Korea Sports Promotion Foundation
- Native name: 국민체육진흥공단 (國民體育振興公團)
- Predecessor: Seoul Olympic Organizing Committee
- Founded: April 20, 1989; 37 years ago
- Headquarters: Seoul, South Korea
- Key people: Ha Hyung-joo, Chairman
- Owner: Ministry of Culture, Sports and Tourism
- Number of employees: 1,490
- Website: https://www.kspo.or.kr

= Korea Sports Promotion Foundation =

South Korean organization

The Korea Sports Promotion Foundation (KSPO) is a government-funded independently operated company based in Songpa-gu, Seoul, South Korea. Founded in 1989 to continue the legacy of the 1988 Summer Olympics, it is run by the Ministry of Culture, Sports and Tourism.

==History==
The Korea Sports Promotion Foundation was founded as the Seoul Olympic Sports Promotion Foundation the year after the 1988 Summer Olympics hosted by Seoul. Its original mandate was to manage the sports facilities, which have been opened for public use, specifically built for the Olympics due to concerns raised about Olympic venues being unused and going to waste at the end of the competition. The KSPO was founded to promote the use of those facilities by the public. Since then, it has expanded to include facilitating and supporting community-based sports programs, promoting an active lifestyle to the public and funding research in athlete performance.

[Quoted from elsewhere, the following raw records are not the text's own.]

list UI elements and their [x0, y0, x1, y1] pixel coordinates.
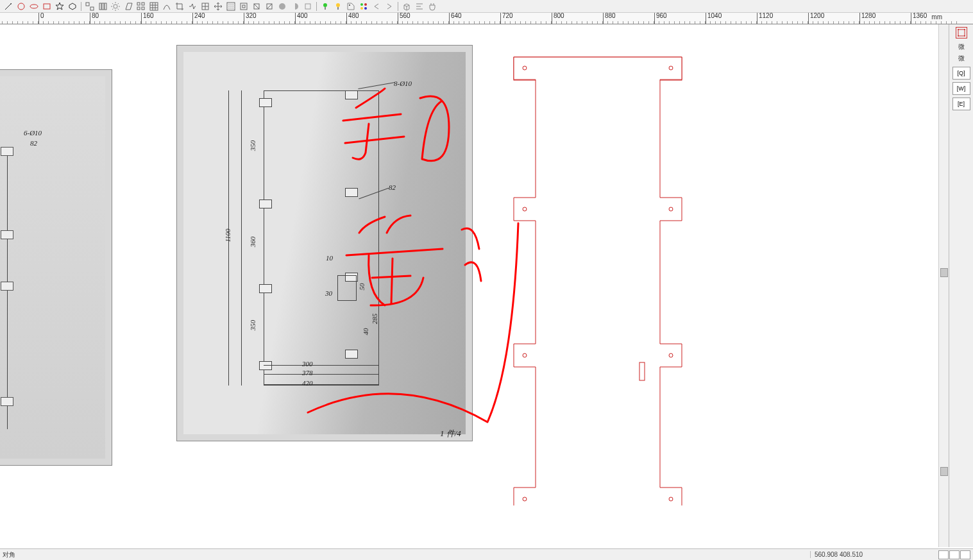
panel-btn-q[interactable]: [Q]	[952, 67, 970, 80]
toolbar-separator	[81, 2, 81, 11]
ruler-tick: 640	[449, 13, 462, 24]
scrollbar-vertical[interactable]	[938, 24, 949, 547]
status-btn-1[interactable]	[938, 550, 949, 559]
dimension: 350	[249, 320, 257, 331]
tool-columns-icon[interactable]	[97, 1, 108, 12]
tool-align-icon[interactable]	[414, 1, 425, 12]
dimension: 30	[325, 289, 332, 297]
svg-rect-3	[44, 4, 50, 9]
tool-circle2-icon[interactable]	[276, 1, 288, 12]
embedded-photo-1[interactable]: 6-Ø10 82 50 155 40	[0, 69, 112, 466]
select-mode-icon[interactable]	[956, 27, 967, 38]
svg-rect-26	[325, 7, 326, 10]
tool-sun-icon[interactable]	[110, 1, 121, 12]
panel-btn-e[interactable]: [E]	[952, 98, 970, 110]
tool-plug-icon[interactable]	[427, 1, 438, 12]
svg-point-33	[364, 7, 367, 10]
svg-rect-5	[90, 7, 94, 10]
toolbar-separator	[398, 2, 398, 11]
tool-circle-icon[interactable]	[15, 1, 27, 12]
tool-polygon-icon[interactable]	[67, 1, 78, 12]
panel-btn-w[interactable]: [W]	[952, 82, 970, 95]
cad-part-outline-2[interactable]	[513, 56, 686, 505]
ruler-tick: 400	[295, 13, 308, 24]
svg-point-45	[958, 29, 959, 30]
ruler-tick: 1200	[808, 13, 824, 24]
canvas[interactable]: 6-Ø10 82 50 155 40	[0, 24, 949, 547]
dimension: 378	[302, 369, 313, 377]
tool-arrow-left-icon[interactable]	[371, 1, 382, 12]
tool-arc-icon[interactable]	[161, 1, 173, 12]
svg-rect-7	[102, 3, 104, 10]
tool-grid4-icon[interactable]	[225, 1, 237, 12]
toolbar-separator	[316, 2, 317, 11]
svg-rect-14	[150, 3, 158, 10]
tool-shape2-icon[interactable]	[251, 1, 262, 12]
dim-callout: 82	[30, 139, 37, 147]
status-btn-3[interactable]	[960, 550, 970, 559]
tool-array-icon[interactable]	[135, 1, 147, 12]
panel-label-1: 微	[949, 41, 973, 53]
ruler-tick: 1280	[859, 13, 876, 24]
toolbar	[0, 0, 973, 13]
ruler-tick: 480	[346, 13, 359, 24]
dimension: 1100	[224, 228, 232, 242]
ruler-tick: 1120	[757, 13, 773, 24]
svg-point-47	[958, 35, 959, 37]
tool-grid3-icon[interactable]	[199, 1, 211, 12]
svg-rect-28	[337, 7, 339, 10]
sheet-count: 1 件/4	[440, 428, 461, 439]
ruler-tick: 720	[500, 13, 513, 24]
tool-shape3-icon[interactable]	[264, 1, 275, 12]
tool-group-icon[interactable]	[84, 1, 96, 12]
status-buttons	[938, 550, 973, 559]
tool-break-icon[interactable]	[187, 1, 198, 12]
tool-ellipse-icon[interactable]	[28, 1, 40, 12]
tool-line-icon[interactable]	[3, 1, 14, 12]
tool-grid-icon[interactable]	[148, 1, 160, 12]
dimension: 420	[302, 379, 313, 387]
status-btn-2[interactable]	[949, 550, 960, 559]
tool-rect-icon[interactable]	[41, 1, 53, 12]
ruler-tick: 80	[90, 13, 99, 24]
tool-half-icon[interactable]	[289, 1, 301, 12]
svg-point-23	[279, 3, 285, 10]
svg-rect-17	[241, 3, 247, 10]
ruler-tick: 160	[141, 13, 154, 24]
right-panel: 微 微 [Q] [W] [E]	[949, 24, 973, 547]
tool-star-icon[interactable]	[54, 1, 65, 12]
svg-rect-12	[137, 7, 140, 10]
tool-tag-icon[interactable]	[345, 1, 357, 12]
ruler-tick: 1360	[911, 13, 927, 24]
svg-point-29	[349, 4, 350, 6]
ruler-tick: 1040	[706, 13, 722, 24]
tool-skew-icon[interactable]	[123, 1, 134, 12]
statusbar: 对角 560.908 408.510	[0, 548, 973, 560]
svg-rect-4	[86, 3, 89, 6]
tool-crop-icon[interactable]	[174, 1, 185, 12]
layer-green-icon[interactable]	[319, 1, 331, 12]
embedded-photo-2[interactable]: 8-Ø10 82 350 1100 360 350 50 40 285 300 …	[176, 45, 473, 441]
ruler-unit: mm	[931, 13, 942, 21]
ruler-tick: 560	[398, 13, 410, 24]
ruler-tick: 960	[654, 13, 667, 24]
tool-move-icon[interactable]	[212, 1, 224, 12]
svg-rect-8	[105, 3, 106, 10]
tool-cluster-icon[interactable]	[358, 1, 369, 12]
svg-point-2	[30, 4, 38, 8]
dim-callout: 6-Ø10	[24, 129, 42, 137]
ruler-tick: 240	[192, 13, 205, 24]
svg-point-27	[336, 3, 340, 7]
svg-point-30	[360, 3, 363, 6]
dim-callout: 8-Ø10	[394, 80, 412, 87]
ruler-tick: 0	[38, 13, 44, 24]
svg-line-20	[254, 4, 259, 9]
tool-3dbox-icon[interactable]	[401, 1, 412, 12]
ruler-tick: 800	[552, 13, 564, 24]
tool-shape1-icon[interactable]	[238, 1, 250, 12]
dimension: 10	[326, 254, 333, 262]
svg-rect-44	[958, 30, 965, 36]
tool-square-icon[interactable]	[302, 1, 314, 12]
layer-yellow-icon[interactable]	[332, 1, 344, 12]
tool-arrow-right-icon[interactable]	[384, 1, 395, 12]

When cable TV was launched in 1995, the KSPO started its own channel, Korea Sports TV, but financial difficulties due to the 1997 Asian financial crisis led to it being transferred to SBS in 1999. The channel became the present-day SBS Sports.

The company receives funding from the government and revenue earned from Sports Toto, one of the country's few legal betting services.

==Sports==
The KSPO sponsors two professional sports team (cycling and women's football) and athletes in the Olympic disciplines of canoeing, diving, fencing and marathon running and Paralympic skiing.
- Canoeing
- Cycling (KSPO Professional)
- Diving
- Fencing
- Football (Hwacheon KSPO WFC)
- Marathon running
- Para-alpine skiing

Notable athletes on its roster include fencers Kim Jung-hwan and Gu Bon-gil and diver Woo Ha-ram.